Pois era aí que eu queria chegar. Há algum tempo, a Fuvest elaborou uma questão a partir deste texto: "Para se candidatar a um emprego, o recém-formado compete com levas de executivos de altíssimo gabarito, desempregados. O jovem, sem experiência, literalmente dança". A banca pedia aos candidatos que comentassem a (in)adequação do emprego do advérbio "literalmente".
Esse advérbio é da família da palavra "letra" (do latim "littera"). "Literalmente" significa "ao pé da letra", ou seja, usado com o sentido literal, original. É claro que, no texto da questão da Fuvest, o jovem não dança "literalmente", já que não se põe a bailar quando ou porque não consegue emprego. Na verdade, "literalmente" parece ter sido usado como um elemento de reforço.
Caro leitor, se você acha que toda essa conversa sobre "dançar" vai desembocar na nossa deputada-dançarina, acertou! Parodiando-se a questão da Fuvest, pode-se dizer que em "A deputada dançou no plenário" o verbo "dançar" foi usado em seu sentido literal, mas parece que o Brasil clama por que seu significado passe a ser o da gíria.
Na verdade, já há quem diga que, com aquela dança (que me nego a classificar -gente mais preparada do que eu já o fez de forma impagável), a deputada já dançou, talvez não neste mandato (ela certamente teria a seu lado inúmeros deputados-dançarinos, que a poupariam da guilhotina), mas provavelmente no próximo.

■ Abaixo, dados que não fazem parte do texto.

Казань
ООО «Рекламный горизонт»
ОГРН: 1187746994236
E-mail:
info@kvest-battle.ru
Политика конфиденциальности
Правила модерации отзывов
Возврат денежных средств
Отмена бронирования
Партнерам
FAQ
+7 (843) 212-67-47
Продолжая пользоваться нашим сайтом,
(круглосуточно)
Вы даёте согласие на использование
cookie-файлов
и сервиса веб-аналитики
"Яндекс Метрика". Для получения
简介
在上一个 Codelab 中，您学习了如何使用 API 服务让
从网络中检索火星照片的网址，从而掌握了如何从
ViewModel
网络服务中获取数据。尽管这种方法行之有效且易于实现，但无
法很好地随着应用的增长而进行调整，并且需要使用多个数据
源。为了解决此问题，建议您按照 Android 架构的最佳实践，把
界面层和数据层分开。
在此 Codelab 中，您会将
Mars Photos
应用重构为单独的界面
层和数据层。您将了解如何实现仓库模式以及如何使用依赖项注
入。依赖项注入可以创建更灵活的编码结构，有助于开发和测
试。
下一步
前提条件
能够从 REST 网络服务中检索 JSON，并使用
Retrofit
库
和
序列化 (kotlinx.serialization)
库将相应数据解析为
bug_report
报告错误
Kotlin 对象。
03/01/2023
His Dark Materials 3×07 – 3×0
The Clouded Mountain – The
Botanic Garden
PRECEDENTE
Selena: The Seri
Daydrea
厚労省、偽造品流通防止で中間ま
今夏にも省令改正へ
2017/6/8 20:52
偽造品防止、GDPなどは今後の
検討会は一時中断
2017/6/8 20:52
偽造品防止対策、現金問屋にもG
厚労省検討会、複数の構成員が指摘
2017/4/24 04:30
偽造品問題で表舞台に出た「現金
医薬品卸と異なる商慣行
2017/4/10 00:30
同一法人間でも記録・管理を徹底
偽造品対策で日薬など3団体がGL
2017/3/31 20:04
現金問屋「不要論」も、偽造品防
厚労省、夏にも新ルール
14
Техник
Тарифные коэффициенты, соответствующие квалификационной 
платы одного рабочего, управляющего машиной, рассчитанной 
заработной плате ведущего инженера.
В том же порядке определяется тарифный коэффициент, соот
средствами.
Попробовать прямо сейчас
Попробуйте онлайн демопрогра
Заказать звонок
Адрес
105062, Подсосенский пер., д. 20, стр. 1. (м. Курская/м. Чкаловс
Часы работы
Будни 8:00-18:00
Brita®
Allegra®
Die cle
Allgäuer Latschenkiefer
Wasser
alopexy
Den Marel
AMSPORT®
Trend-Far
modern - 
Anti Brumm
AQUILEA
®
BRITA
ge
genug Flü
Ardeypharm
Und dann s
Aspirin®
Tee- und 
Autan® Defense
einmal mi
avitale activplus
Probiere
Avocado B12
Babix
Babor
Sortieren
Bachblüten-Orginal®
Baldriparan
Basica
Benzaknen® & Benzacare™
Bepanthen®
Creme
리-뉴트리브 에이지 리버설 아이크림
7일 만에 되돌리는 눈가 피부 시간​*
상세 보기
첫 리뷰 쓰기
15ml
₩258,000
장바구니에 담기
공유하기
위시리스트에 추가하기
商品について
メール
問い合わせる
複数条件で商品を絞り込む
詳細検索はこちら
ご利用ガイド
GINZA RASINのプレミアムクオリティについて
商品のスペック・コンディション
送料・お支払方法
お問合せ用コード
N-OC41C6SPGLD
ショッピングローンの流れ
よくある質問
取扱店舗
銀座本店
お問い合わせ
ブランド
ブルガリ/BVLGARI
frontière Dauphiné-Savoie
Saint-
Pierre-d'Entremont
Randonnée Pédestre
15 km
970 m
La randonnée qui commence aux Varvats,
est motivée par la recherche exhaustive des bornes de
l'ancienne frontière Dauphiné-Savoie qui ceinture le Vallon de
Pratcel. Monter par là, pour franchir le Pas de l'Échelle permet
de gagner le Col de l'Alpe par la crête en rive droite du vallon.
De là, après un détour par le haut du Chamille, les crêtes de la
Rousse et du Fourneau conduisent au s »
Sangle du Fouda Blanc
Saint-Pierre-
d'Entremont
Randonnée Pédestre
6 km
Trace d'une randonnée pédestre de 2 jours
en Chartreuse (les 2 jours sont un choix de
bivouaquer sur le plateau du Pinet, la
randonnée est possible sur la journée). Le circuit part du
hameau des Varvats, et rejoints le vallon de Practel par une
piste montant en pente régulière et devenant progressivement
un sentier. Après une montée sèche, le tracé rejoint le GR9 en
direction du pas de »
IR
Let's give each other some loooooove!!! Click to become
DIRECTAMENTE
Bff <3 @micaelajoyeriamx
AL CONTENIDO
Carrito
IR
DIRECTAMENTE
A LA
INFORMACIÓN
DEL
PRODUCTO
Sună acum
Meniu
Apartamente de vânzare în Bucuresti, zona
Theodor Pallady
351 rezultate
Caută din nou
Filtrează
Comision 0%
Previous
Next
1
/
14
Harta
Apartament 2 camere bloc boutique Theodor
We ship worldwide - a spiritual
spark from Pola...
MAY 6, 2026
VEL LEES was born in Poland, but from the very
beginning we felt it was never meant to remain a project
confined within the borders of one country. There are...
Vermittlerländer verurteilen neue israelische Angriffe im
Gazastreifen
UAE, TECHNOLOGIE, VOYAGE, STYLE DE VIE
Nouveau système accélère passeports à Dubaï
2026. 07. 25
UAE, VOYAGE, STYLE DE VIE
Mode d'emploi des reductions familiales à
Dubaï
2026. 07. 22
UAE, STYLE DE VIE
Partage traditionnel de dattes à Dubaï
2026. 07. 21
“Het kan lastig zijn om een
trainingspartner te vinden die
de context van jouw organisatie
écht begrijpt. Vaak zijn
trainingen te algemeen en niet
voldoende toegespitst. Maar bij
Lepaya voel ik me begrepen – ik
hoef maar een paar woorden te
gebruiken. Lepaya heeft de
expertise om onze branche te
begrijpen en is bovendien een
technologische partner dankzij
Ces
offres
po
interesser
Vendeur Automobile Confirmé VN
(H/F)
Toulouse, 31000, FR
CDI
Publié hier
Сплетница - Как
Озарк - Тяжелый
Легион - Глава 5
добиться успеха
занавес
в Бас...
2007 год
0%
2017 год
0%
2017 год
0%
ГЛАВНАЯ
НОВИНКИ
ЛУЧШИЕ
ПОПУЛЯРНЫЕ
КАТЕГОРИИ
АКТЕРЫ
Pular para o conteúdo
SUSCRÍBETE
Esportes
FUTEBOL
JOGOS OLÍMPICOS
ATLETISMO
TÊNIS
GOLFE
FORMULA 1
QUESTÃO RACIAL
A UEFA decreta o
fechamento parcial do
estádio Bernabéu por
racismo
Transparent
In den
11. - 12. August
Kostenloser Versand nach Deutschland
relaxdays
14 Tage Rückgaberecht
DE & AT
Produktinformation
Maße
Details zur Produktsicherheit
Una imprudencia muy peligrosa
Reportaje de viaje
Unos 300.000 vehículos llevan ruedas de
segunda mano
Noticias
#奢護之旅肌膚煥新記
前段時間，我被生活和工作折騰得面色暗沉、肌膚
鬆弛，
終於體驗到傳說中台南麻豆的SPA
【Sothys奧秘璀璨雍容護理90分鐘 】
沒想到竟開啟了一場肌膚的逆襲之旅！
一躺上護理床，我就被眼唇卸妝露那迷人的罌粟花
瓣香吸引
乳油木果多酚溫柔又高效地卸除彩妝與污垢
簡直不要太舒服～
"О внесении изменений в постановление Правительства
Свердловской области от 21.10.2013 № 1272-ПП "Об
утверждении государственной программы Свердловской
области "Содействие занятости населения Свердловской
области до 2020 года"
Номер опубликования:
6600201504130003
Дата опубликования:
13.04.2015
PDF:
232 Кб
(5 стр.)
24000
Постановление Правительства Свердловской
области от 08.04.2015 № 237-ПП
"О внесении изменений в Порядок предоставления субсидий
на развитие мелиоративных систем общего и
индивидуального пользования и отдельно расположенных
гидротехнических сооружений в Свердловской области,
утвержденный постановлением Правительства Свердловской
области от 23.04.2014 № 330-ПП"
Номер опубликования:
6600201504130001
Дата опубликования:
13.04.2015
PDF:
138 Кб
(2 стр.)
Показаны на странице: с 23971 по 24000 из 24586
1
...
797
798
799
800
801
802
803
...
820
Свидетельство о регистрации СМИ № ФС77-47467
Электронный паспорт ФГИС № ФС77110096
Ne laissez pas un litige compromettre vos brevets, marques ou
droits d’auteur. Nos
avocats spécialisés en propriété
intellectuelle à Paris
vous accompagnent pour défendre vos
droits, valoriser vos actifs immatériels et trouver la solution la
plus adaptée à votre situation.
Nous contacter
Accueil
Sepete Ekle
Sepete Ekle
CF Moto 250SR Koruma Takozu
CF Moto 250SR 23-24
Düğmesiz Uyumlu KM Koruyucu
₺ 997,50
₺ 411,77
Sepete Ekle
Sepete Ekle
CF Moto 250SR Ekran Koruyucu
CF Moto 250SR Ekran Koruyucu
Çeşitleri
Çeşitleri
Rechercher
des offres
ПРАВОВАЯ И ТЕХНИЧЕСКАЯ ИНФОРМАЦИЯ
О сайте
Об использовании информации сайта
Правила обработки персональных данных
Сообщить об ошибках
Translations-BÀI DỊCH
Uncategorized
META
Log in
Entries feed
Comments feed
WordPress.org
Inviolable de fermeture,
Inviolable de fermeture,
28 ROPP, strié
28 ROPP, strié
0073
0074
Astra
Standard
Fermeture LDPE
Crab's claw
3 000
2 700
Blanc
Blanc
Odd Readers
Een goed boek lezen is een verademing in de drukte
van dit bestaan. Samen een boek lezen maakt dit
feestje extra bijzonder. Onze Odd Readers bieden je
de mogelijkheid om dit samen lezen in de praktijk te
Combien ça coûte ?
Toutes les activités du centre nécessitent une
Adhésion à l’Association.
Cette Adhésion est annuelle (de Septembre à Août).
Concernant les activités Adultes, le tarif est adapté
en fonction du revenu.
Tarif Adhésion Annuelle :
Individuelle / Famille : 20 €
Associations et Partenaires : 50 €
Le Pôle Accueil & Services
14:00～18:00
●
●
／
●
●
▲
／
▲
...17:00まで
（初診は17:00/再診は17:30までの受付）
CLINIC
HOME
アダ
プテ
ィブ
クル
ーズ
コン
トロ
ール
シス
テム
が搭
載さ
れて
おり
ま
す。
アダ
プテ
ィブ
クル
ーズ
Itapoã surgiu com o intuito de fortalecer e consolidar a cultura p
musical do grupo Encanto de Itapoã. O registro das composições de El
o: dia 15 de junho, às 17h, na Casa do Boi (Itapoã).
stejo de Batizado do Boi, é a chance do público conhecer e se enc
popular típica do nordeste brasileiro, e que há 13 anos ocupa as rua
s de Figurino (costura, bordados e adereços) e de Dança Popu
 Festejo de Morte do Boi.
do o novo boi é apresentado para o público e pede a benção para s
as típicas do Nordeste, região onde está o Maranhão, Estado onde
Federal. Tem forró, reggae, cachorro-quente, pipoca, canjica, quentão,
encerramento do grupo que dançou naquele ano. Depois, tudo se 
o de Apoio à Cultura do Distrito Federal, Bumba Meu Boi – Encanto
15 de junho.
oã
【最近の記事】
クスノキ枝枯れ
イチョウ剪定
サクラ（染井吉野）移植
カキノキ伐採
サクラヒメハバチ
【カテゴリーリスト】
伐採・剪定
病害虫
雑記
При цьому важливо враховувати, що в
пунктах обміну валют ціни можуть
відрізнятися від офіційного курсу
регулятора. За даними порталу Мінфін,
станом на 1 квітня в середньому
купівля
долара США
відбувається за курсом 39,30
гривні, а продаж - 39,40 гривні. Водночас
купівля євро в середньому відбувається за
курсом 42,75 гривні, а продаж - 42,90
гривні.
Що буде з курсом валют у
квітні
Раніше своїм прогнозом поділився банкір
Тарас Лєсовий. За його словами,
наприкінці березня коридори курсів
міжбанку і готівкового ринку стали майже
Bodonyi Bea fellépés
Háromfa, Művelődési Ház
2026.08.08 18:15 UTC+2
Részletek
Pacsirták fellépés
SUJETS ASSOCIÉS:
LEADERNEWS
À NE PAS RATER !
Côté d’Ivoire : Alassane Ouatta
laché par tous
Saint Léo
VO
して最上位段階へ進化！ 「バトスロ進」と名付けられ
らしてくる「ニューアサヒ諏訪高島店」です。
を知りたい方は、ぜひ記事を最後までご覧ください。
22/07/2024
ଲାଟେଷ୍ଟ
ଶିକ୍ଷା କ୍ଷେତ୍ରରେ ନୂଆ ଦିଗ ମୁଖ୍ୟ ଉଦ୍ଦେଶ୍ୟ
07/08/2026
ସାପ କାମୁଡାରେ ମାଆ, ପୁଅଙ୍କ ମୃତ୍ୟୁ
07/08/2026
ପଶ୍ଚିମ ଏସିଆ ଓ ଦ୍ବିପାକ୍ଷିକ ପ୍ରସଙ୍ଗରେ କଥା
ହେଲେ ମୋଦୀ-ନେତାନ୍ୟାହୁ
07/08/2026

Mas voltemos a Drummond e a seu atual e premonitório "Os Ombros Suportam o Mundo". São estes os primeiros versos do poema: "Chega um tempo em que não se diz mais: meu Deus. / Tempo de absoluta depuração". Pois é. Nada nos surpreende mais neste circo de horrores, mas nosso tempo é mesmo de depuração? Ou, como diz Drummond em outro de seus antológicos poemas ("A Flor e a Náusea"), "o tempo não chegou de completa justiça. / O tempo é ainda de fezes, maus poemas, alucinações e espera"? A palavra é sua, caríssimo leitor. Por enquanto, acho que todos dançamos (não literalmente). É isso.